Tally how many lines in this material contain the word "sustentable", and reply only with the count.

__________________________________________________

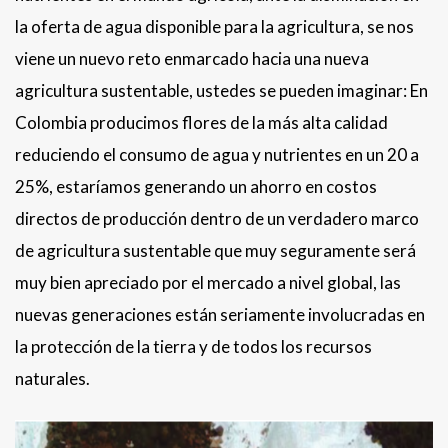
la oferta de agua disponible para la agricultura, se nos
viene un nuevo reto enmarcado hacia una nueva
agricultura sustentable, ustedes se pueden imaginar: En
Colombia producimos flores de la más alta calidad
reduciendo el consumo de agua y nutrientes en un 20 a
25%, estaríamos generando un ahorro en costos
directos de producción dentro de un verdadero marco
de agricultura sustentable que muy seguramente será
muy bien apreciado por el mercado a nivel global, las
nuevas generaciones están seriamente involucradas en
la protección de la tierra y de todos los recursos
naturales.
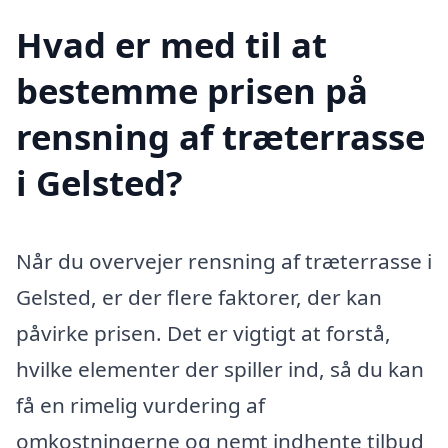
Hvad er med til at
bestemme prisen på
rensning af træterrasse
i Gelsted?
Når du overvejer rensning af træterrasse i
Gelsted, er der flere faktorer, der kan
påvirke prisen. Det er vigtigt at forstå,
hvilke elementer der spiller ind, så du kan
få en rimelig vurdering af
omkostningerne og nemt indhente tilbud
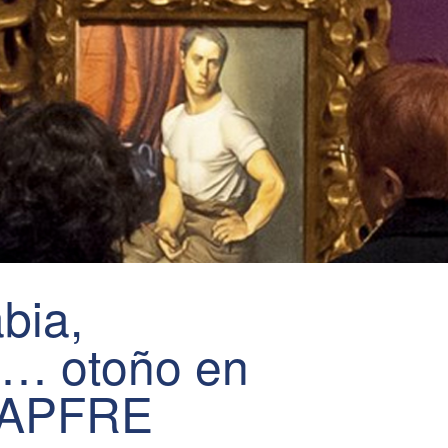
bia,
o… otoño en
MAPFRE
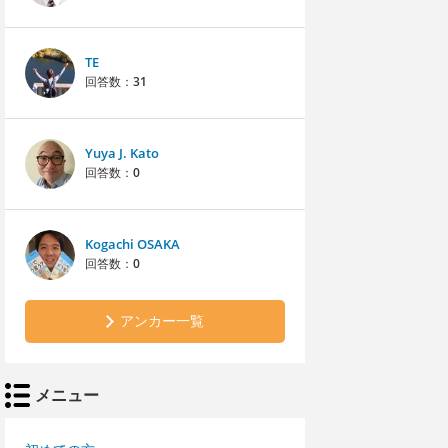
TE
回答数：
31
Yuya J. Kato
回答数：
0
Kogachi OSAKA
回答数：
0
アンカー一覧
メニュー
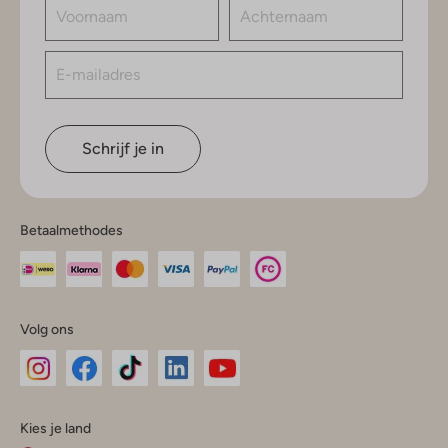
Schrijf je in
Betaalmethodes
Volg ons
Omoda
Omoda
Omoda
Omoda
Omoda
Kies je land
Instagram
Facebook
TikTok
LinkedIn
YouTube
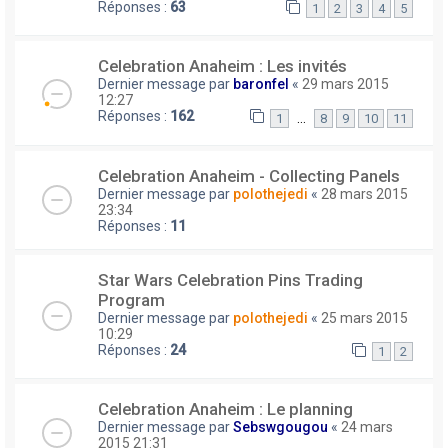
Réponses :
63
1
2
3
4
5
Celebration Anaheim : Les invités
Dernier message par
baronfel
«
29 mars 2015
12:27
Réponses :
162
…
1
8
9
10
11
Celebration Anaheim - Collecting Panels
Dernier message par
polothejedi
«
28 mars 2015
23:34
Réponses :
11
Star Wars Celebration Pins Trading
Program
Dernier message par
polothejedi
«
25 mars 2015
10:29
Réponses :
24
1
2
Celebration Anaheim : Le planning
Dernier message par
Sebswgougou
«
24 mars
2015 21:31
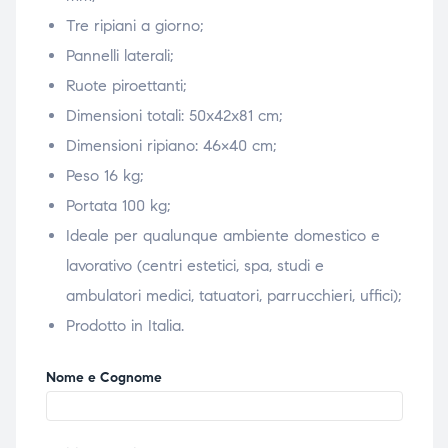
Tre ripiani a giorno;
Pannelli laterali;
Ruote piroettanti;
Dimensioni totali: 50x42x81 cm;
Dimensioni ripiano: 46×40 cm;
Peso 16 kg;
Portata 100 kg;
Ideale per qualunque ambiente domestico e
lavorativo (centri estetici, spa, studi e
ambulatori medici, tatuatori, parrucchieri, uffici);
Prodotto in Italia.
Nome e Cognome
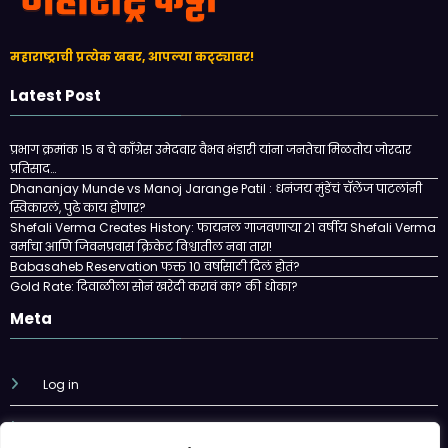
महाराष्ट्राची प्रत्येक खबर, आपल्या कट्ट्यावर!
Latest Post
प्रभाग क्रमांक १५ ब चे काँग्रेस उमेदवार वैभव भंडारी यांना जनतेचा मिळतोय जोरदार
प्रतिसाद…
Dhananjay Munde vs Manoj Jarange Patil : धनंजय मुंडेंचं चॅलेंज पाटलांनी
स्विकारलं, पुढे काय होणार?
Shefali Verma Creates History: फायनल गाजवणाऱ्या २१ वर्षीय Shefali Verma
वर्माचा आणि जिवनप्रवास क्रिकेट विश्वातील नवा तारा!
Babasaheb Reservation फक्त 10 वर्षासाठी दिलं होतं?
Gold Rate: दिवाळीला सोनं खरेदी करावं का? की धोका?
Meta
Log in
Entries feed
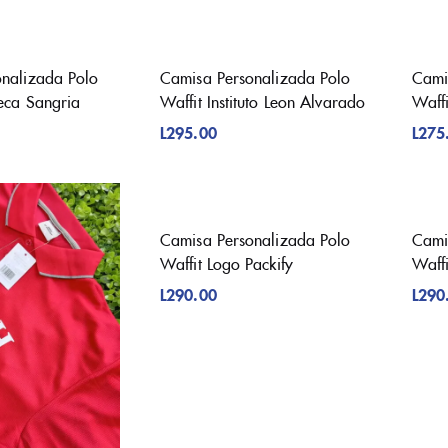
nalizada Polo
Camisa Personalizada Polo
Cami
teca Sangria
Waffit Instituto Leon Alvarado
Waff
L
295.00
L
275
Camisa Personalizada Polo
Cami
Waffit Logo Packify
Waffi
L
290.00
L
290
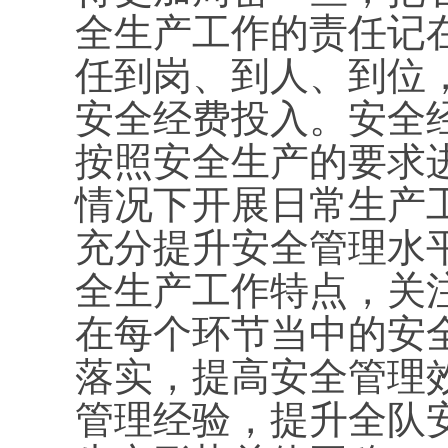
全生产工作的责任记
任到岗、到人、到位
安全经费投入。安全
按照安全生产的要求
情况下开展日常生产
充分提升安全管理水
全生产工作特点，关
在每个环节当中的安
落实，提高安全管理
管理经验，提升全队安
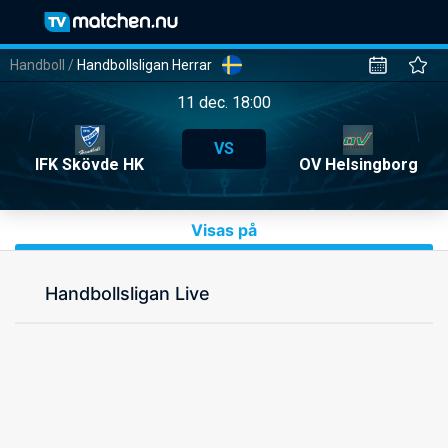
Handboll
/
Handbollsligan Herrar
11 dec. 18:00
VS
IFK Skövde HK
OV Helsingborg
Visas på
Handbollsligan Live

__________________________________________________

Answer section — 2